Dataset entries
**********

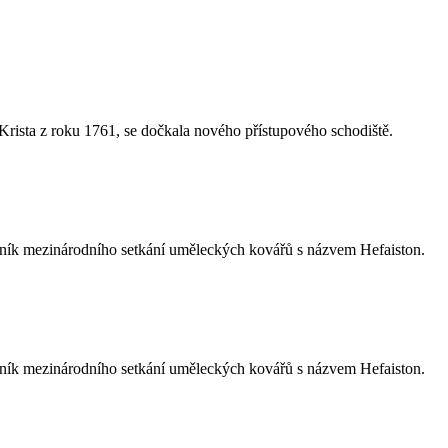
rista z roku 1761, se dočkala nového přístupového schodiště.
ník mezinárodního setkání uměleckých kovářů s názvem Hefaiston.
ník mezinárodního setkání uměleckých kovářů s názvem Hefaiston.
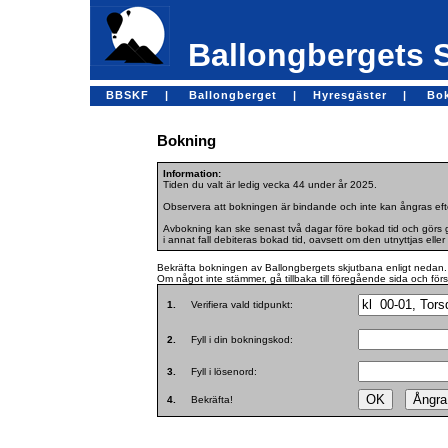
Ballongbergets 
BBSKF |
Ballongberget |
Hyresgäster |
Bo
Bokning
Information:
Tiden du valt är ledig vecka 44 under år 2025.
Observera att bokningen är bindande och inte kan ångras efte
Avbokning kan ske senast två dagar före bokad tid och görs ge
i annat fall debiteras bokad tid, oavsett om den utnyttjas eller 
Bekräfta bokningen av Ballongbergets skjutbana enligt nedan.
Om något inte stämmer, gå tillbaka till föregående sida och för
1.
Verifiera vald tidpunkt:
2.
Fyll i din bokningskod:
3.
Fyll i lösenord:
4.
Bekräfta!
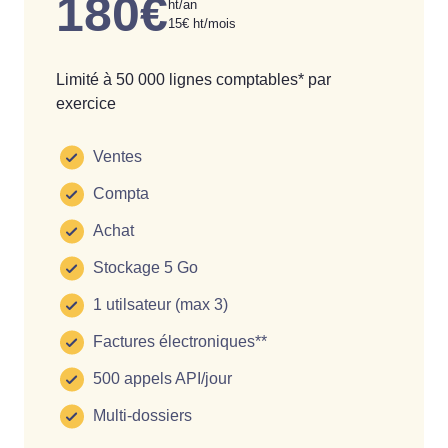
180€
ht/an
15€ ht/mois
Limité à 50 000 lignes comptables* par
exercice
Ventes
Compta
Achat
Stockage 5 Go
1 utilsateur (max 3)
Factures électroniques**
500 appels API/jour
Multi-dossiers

**********

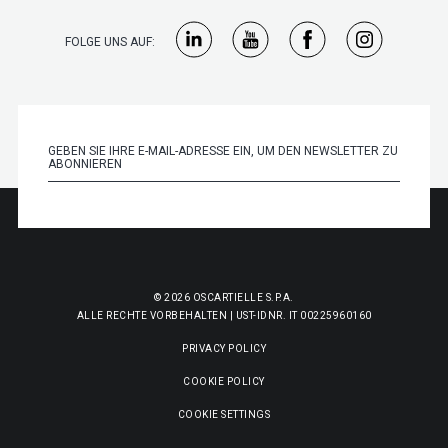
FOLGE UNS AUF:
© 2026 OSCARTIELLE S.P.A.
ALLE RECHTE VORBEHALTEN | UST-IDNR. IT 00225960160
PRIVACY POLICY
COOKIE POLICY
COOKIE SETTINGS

**********

-- DIRECTIONS FOR THIS TASK --
Whenever the string "inte" shows up in a line above, copy that line.

-- ANSWER BOX --
Observera att bokningen är bindande och inte kan ångras efte
Om något inte stämmer, gå tillbaka till föregående sida och för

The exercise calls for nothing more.